- What the task asks: Look below for the line containing "inside ourselves and out at the world" and the line containing "Meet three young people driving ecological"; repeat exactly those two lines and all lines between them, and nothing else.

- Records to process:
....................

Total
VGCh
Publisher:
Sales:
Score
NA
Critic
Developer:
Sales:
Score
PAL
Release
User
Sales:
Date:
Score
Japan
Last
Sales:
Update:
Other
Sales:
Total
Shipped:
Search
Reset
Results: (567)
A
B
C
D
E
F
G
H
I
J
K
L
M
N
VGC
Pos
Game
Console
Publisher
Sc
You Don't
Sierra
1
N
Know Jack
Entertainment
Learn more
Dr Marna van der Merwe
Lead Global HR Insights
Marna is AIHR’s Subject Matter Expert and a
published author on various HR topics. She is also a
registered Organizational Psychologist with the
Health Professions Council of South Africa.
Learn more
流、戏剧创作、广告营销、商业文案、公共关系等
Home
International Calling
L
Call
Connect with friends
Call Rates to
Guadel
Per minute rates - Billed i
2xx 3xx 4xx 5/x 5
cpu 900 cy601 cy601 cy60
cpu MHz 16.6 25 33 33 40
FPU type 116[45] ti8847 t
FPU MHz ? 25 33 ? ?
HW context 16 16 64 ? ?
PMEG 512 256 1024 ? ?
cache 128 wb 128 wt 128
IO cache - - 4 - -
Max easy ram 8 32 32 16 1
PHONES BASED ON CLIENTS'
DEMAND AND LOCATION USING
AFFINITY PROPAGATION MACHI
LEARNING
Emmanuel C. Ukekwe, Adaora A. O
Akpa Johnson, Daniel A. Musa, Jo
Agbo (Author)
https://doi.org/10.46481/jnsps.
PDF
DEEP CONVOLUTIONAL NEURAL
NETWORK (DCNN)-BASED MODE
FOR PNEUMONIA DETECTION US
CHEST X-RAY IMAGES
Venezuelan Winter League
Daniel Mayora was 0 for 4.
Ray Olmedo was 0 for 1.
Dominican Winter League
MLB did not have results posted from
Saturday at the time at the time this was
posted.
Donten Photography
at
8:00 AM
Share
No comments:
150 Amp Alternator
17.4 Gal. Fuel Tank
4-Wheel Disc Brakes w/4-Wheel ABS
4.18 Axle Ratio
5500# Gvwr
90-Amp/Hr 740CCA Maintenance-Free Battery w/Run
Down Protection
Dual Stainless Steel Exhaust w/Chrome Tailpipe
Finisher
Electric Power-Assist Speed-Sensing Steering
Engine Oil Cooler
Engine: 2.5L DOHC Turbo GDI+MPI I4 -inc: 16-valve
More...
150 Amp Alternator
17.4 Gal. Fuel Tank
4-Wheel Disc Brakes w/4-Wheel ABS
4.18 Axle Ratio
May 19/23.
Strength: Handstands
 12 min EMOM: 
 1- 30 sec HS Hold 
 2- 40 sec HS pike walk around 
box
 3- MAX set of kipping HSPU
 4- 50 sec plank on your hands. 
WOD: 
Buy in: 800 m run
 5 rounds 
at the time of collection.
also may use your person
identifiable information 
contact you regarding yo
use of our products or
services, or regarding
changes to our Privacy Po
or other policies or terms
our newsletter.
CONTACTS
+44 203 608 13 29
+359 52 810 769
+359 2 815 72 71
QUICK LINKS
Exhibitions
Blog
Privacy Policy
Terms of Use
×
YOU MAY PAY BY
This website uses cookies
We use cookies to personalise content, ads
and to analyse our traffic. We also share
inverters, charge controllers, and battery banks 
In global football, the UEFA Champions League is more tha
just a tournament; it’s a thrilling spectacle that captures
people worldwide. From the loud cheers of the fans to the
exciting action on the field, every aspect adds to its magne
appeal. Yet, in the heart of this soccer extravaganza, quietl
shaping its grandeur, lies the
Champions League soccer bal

....................

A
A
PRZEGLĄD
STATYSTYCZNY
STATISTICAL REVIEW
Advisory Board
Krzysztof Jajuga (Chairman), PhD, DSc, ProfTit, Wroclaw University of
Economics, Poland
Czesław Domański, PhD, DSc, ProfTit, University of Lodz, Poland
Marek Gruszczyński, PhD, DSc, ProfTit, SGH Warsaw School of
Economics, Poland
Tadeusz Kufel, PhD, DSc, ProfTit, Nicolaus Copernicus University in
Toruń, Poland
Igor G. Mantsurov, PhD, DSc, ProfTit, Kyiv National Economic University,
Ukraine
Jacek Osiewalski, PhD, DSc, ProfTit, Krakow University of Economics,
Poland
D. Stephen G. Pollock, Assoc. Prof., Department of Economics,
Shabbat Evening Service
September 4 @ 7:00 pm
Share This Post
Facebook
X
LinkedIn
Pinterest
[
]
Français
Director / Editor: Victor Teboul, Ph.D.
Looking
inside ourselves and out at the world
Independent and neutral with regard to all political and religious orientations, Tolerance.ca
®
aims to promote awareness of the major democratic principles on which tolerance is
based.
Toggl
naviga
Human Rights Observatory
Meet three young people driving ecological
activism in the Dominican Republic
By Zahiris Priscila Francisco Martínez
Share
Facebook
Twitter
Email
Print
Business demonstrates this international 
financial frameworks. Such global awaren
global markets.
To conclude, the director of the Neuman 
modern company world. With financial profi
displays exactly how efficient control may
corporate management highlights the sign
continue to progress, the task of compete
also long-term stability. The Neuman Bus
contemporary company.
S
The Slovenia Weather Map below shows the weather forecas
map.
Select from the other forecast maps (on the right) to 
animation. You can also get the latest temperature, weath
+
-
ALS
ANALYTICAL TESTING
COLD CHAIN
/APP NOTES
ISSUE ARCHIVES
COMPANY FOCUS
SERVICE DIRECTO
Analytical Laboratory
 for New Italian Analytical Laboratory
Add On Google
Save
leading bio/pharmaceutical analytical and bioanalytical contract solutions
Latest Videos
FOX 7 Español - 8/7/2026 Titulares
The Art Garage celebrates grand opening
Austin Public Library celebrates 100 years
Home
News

....................

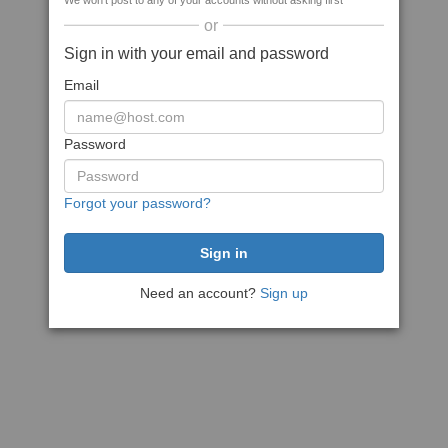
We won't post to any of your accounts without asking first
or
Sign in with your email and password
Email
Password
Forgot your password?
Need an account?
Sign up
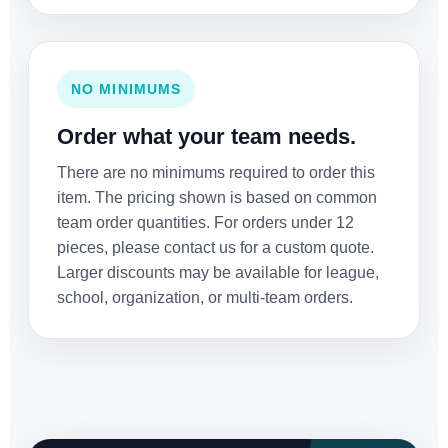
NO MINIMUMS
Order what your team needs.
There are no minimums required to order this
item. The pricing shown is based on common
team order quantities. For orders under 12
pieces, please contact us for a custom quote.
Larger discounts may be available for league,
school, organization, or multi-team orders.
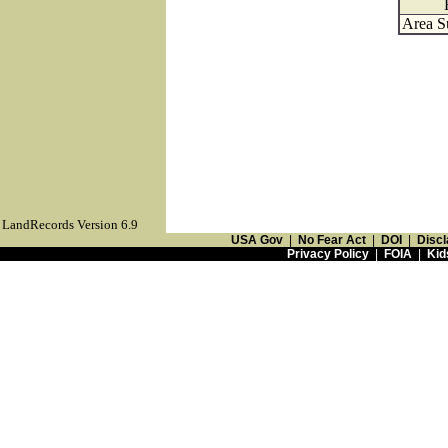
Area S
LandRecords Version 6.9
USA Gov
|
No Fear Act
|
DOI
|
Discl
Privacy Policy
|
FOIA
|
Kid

....................

- Completed exercise:
inside ourselves and out at the world
Independent and neutral with regard to all political and religious orientations, Tolerance.ca
®
aims to promote awareness of the major democratic principles on which tolerance is
based.
Toggl
naviga
Human Rights Observatory
Meet three young people driving ecological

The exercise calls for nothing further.